There were no bodies to be found at Cape Grim. The reports carried a particular refrain, echoed down through the ages, resonant of the fate of so many Tasman explorers, convicts, escapees, dreamers, native
s… there were no bodies, no sir. Vanished into that gaping maw of wilderness or sea, the thick carpet of jungle or water. The incident was seen as coincidental at first: rumours of St Elmo’s Fire, a chance lightning strike, a random spark from an electric fence which blew the fuel drums. They did not find the remains of the tanker until later. Even much later, evidence of gelignite. Then it became clearer. The purified wind had changed in a moment of magic and the ghosts had come alive, had begun their ancient practice: the fire always turned in a semi-circle, sweeping back the game; look there, ten thousand breaths speeding cloudy galleons across a clear sky, back to the horizon whence they had come.
Tom McGann packed his things. He had taken heed of too many signs throughout this life and needed to make a path all his own, satisfying the nomadic turn in him which leant far over and sought nothing on the nether shore. He tidied up the caravan, took Ainslie’s things into the house, stepping lightly over the charred wood and creeping water, heard the crackle in the early light and listened for a moment to a car to establish its continuing rhythm. He collapsed the roof of the caravan, hitched it to the VW. He took a plastic case from the glovebox, examined the syringes inside… the vials of Melanotan… and closed the lid.
He started the car, heard the caravan crunch after him, and drove away.
20
From the logbook of the ‘Nora’ under the command of Captain Orville Pennington-James. 19th July 1829.

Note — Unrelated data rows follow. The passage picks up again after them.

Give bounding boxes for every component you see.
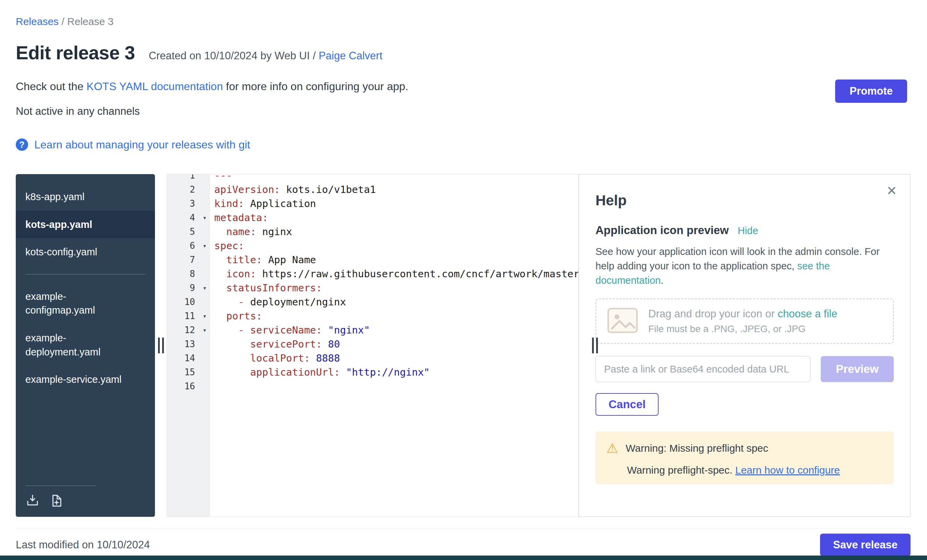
panel-drag-handle-icon[interactable] <box>592 338 598 354</box>
code-line[interactable]: 10 - deployment/nginx <box>167 295 578 309</box>
code-line[interactable]: 9▾ statusInformers: <box>167 281 578 295</box>
help-panel: × Help Application icon preview Hide See… <box>579 174 910 517</box>
paste-link-row: Preview <box>596 356 894 382</box>
file-tree-secondary: example-configmap.yamlexample-deployment… <box>16 283 155 393</box>
code-line[interactable]: 4▾metadata: <box>167 211 578 225</box>
code-line[interactable]: 2apiVersion: kots.io/v1beta1 <box>167 182 578 196</box>
created-info: Created on 10/10/2024 by Web UI / Paige … <box>149 50 383 62</box>
line-number: 5 <box>167 226 210 237</box>
last-modified-text: Last modified on 10/10/2024 <box>16 539 150 551</box>
preview-button[interactable]: Preview <box>821 356 894 382</box>
icon-preview-description: See how your application icon will look … <box>596 244 894 288</box>
channel-status: Not active in any channels <box>16 105 910 118</box>
code-line[interactable]: 13 servicePort: 80 <box>167 337 578 351</box>
dropzone-text: Drag and drop your icon or choose a file <box>648 308 837 320</box>
file-tree: k8s-app.yamlkots-app.yamlkots-config.yam… <box>16 174 155 517</box>
code-text: apiVersion: kots.io/v1beta1 <box>210 184 376 195</box>
file-tree-footer <box>25 486 96 508</box>
description-text: See how your application icon will look … <box>596 246 880 272</box>
image-placeholder-icon <box>607 307 638 335</box>
docs-text-before: Check out the <box>16 80 83 93</box>
icon-preview-section-header: Application icon preview Hide <box>596 224 894 237</box>
fold-caret-icon[interactable]: ▾ <box>203 284 207 292</box>
help-panel-title: Help <box>596 192 894 209</box>
breadcrumb-separator: / <box>61 16 64 27</box>
file-tree-item[interactable]: k8s-app.yaml <box>16 183 155 211</box>
save-release-button[interactable]: Save release <box>820 534 910 556</box>
drag-handle-icon[interactable] <box>158 338 164 354</box>
code-text: localPort: 8888 <box>210 352 340 364</box>
file-tree-item[interactable]: example-configmap.yaml <box>16 283 155 324</box>
code-text: --- <box>210 174 232 181</box>
fold-caret-icon[interactable]: ▾ <box>203 326 207 334</box>
warning-title: Warning: Missing preflight spec <box>626 442 768 454</box>
code-line[interactable]: 16 <box>167 379 578 393</box>
code-line[interactable]: 12▾ - serviceName: "nginx" <box>167 323 578 337</box>
title-row: Edit release 3 Created on 10/10/2024 by … <box>16 42 910 64</box>
bottom-edge-strip <box>0 555 927 560</box>
fold-caret-icon[interactable]: ▾ <box>203 241 207 250</box>
line-number: 8 <box>167 269 210 279</box>
code-line[interactable]: 6▾spec: <box>167 238 578 253</box>
file-tree-item[interactable]: kots-app.yaml <box>16 211 155 238</box>
line-number: 7 <box>167 255 210 265</box>
code-line[interactable]: 15 applicationUrl: "http://nginx" <box>167 365 578 379</box>
file-tree-divider <box>25 274 145 275</box>
fold-caret-icon[interactable]: ▾ <box>203 214 207 222</box>
upload-file-icon[interactable] <box>25 493 40 508</box>
created-text: Created on 10/10/2024 by Web UI / <box>149 50 316 62</box>
promote-button[interactable]: Promote <box>835 79 907 103</box>
docs-text-after: for more info on configuring your app. <box>226 80 408 93</box>
code-line[interactable]: 3kind: Application <box>167 196 578 211</box>
warning-detail: Warning preflight-spec. Learn how to con… <box>627 464 883 476</box>
file-tree-item[interactable]: example-service.yaml <box>16 366 155 393</box>
file-tree-item[interactable]: example-deployment.yaml <box>16 324 155 366</box>
code-text: spec: <box>210 240 244 252</box>
line-number: 3 <box>167 199 210 209</box>
yaml-code-editor[interactable]: 1---2apiVersion: kots.io/v1beta13kind: A… <box>167 174 579 517</box>
line-number: 9▾ <box>167 283 210 293</box>
icon-url-input[interactable] <box>596 356 810 382</box>
line-number: 14 <box>167 353 210 363</box>
file-tree-item[interactable]: kots-config.yaml <box>16 238 155 266</box>
code-text: metadata: <box>210 212 268 223</box>
cancel-button[interactable]: Cancel <box>596 393 658 416</box>
choose-file-link[interactable]: choose a file <box>778 308 837 320</box>
code-text: name: nginx <box>210 226 292 238</box>
code-text: applicationUrl: "http://nginx" <box>210 366 430 378</box>
line-number: 11▾ <box>167 311 210 321</box>
edit-release-page: Releases / Release 3 Edit release 3 Crea… <box>0 0 927 560</box>
code-line[interactable]: 8 icon: https://raw.githubusercontent.co… <box>167 267 578 281</box>
icon-preview-title: Application icon preview <box>596 224 729 237</box>
git-help-row: ? Learn about managing your releases wit… <box>16 137 910 152</box>
left-pane-splitter <box>155 174 167 517</box>
question-mark-icon[interactable]: ? <box>16 138 28 151</box>
kots-yaml-docs-link[interactable]: KOTS YAML documentation <box>87 80 223 93</box>
author-link[interactable]: Paige Calvert <box>319 50 382 62</box>
code-line[interactable]: 11▾ ports: <box>167 309 578 323</box>
code-line[interactable]: 1--- <box>167 174 578 182</box>
breadcrumb-current: Release 3 <box>67 16 114 27</box>
file-tree-footer-divider <box>25 486 96 486</box>
close-icon[interactable]: × <box>885 182 898 199</box>
hide-link[interactable]: Hide <box>738 225 758 237</box>
code-text: - deployment/nginx <box>210 296 346 308</box>
code-line[interactable]: 14 localPort: 8888 <box>167 351 578 365</box>
code-text: statusInformers: <box>210 282 322 294</box>
code-lines: 1---2apiVersion: kots.io/v1beta13kind: A… <box>167 174 578 393</box>
code-text: kind: Application <box>210 198 316 209</box>
breadcrumb-releases-link[interactable]: Releases <box>16 16 59 27</box>
git-help-link[interactable]: Learn about managing your releases with … <box>34 138 250 151</box>
icon-dropzone[interactable]: Drag and drop your icon or choose a file… <box>596 299 894 344</box>
page-content: Releases / Release 3 Edit release 3 Crea… <box>0 0 927 556</box>
code-text: servicePort: 80 <box>210 338 340 350</box>
new-file-icon[interactable] <box>49 493 64 508</box>
line-number: 1 <box>167 174 210 181</box>
learn-how-to-configure-link[interactable]: Learn how to configure <box>736 464 840 476</box>
code-line[interactable]: 7 title: App Name <box>167 253 578 267</box>
code-line[interactable]: 5 name: nginx <box>167 225 578 238</box>
code-text: ports: <box>210 310 262 322</box>
preflight-warning-box: ⚠ Warning: Missing preflight spec Warnin… <box>596 431 894 484</box>
fold-caret-icon[interactable]: ▾ <box>203 312 207 320</box>
page-title: Edit release 3 <box>16 42 135 64</box>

Fair winds for the first part of the morning. I have a feeling this log will end almost before it has begun. Imagine. Six months at sea and I’ve written that first line, with slight variations, almost a hundred and fifty times… to keep the owners happy. They want to read happy stories. Yet today, there is an unusually vinous pungency about this wind whose only previous landfall has been South America and which will touch the tip of Cape Grim some time this evening, wafting a sigh of unusual solace before those elemental cliffs, drawing out the natives towards the sea to view us arriving before it. First contacts are always sentimental… before the violence.